VATICAN CITY, APR 24, 2007 (VIS) - The Holy Father appointed:
Bishop John Clayton Nienstedt of New Ulm, U.S.A., as coadjutor archbishop of Saint Paul and Minneapolis (area 17,225, population 3,027,000, Catholics 837,000, priests 514, permanent deacons 221, religious 1,206), U.S.A. The archbishop-elect was born in Detroit, U.S.A., in 1947, he was ordained a priest in 1974, and consecrated a bishop in 1996. Current Archbishop Harry Flynn remains the ordinary.
Here's a Diocesen biography of the new Coadjutor Archbishop: http://www.dnu.org/bishop/
The following excerpt is From the Pioneer Press:
Roman Catholic Bishop John Nienstedt of New Ulm, Minn., a theological conservative who has taken on Hollywood, stem-cell research and people who make too much noise in church, was named Tuesday to succeed Archbishop Harry Flynn.

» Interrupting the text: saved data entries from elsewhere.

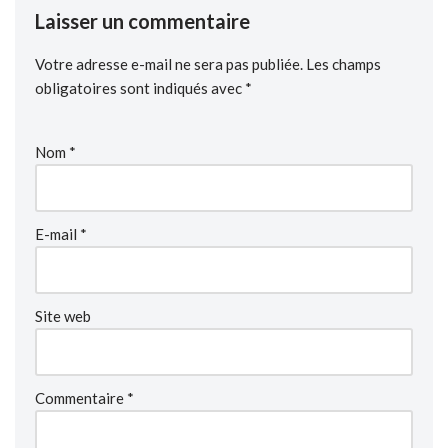
Laisser un commentaire
Votre adresse e-mail ne sera pas publiée.
Les champs
obligatoires sont indiqués avec
*
Nom
*
E-mail
*
Site web
Commentaire
*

The announcement by the Archdiocese of St. Paul and Minneapolis that Nienstedt, 60, had been named "coadjutor archbishop" ended months of speculation over who would succeed Flynn, who will step down when he turns 75 next year.
But Nienstedt's time as bishop of the Diocese of New Ulm has not been without controversy. While Flynn and others lauded him as an able administrator and liturgist, some of his actions have rankled his own priests and parishioners in the diocese he has led since August 2001.
Soon after being named bishop in New Ulm, he condemned some of the theological views of the man who had held the post before him for 25 years, Bishop Raymond Lucker, a noted progressive clergyman who died in 2001. Denouncing his predecessor's views was an "extraordinary step," the National Catholic Reporter noted in an article on the incident.
As bishop in New Ulm, Nienstedt prohibited cohabitating couples from being married in Catholic churches. He barred female pastoral administrators from leading prayers at a semiannual Advertisement leadership event. He once disciplined a priest for holding joint ecumenical services with a Lutheran congregation after the Catholic church had been destroyed by a tornado.
Kenneth Irrgang, a retired priest who clashed with Nienstedt when he was bishop in New Ulm, predicted that Nienstedt will meet resistance among the 654 active priests in the Archdiocese of St. Paul and Minneapolis.
"I expect disaster there. I don't think those priests are going to accept him," said Irrgang (haha nomen est omen - Irrgang means walking around, not knowing where one is or where one is going), who now lives in St. Cloud. "He's a micromanager. He has to control everything. He hews the line from the Vatican without any question whatsoever. He's not a very good people person."
But the Rev. Philip M. Schotzko of the Church of St. Peter in St. Peter, Minn., praised Nienstedt's abilities.
"Bishop Nienstedt is a consummate man of the church," said Schotzko. "He thinks with, prays with and loves the church with everything he's got. He just follows very carefully the teachings and all aspects of church theology and moral teachings. You'll get a very committed man in that way."
He said Nienstedt is "gifted in many ways as a liturgist" and considers him "a good organizer and planner and administrator."